At its core, the case is built on a legal concept called the “public trust doctrine,” a centuries-old idea that natural resources are to benefit the public and that the government is responsible to protect those resources in perpetuity.
Juliana is likely bound for the Supreme Court, which lifted its stay on the case in November.
In 2016, Ann Aiken, a federal judge in Eugene, Oregon, surprised many legal experts when she allowed the case to proceed.
“I have no doubt that the right to a climate system capable of sustaining human life is fundamental to a free and ordered society,” Aiken wrote. “This is no ordinary lawsuit.”
At trial, the plaintiffs also seek to show how long the government has known of climate change and its dangers. For years, Our Children’s Trust, the Oregon nonprofit representing the plaintiffs, has been compiling a trove of government, corporate, military and scientific records, including many to and from the White House.

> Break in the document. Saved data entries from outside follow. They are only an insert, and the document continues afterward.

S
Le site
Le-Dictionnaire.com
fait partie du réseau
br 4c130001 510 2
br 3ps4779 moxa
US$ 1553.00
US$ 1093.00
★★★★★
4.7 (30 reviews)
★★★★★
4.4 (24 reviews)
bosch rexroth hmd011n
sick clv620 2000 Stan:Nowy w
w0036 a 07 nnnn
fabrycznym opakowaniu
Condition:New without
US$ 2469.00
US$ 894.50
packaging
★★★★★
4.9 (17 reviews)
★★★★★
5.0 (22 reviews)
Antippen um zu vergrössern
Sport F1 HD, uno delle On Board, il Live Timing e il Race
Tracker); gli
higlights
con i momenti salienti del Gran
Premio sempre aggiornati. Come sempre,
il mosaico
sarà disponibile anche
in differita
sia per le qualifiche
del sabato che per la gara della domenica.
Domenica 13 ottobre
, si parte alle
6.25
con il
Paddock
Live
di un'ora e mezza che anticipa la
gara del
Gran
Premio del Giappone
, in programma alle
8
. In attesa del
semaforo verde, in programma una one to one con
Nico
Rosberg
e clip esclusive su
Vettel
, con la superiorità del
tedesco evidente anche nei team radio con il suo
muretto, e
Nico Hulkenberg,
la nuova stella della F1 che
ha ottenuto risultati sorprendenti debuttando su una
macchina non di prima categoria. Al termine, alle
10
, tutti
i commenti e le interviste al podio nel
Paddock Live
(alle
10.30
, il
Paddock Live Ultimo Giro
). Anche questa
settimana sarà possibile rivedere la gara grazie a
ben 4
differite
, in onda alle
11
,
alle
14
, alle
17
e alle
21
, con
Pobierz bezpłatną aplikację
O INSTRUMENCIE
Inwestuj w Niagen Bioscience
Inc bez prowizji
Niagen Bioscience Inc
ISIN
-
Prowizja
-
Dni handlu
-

Some of these files show that every president since John F. Kennedy has been briefed about climate science, often with grim details.
White House aide Daniel Moynihan wrote to his colleague John Ehrlichman in the fall of 1969 to explain climate change. “This in turn could raise the level of the sea by 10 feet,” he said. “Goodbye New York. Goodbye Washington, for that matter.”
EPA Administrator Andrew Wheeler weighed in on Monday, telling reporters in Washington the case would not go much further. He said the children didn’t have standing because the EPA is already acting to cut earth-warming carbon emissions.
Elvina Nawaguna contributed to this report.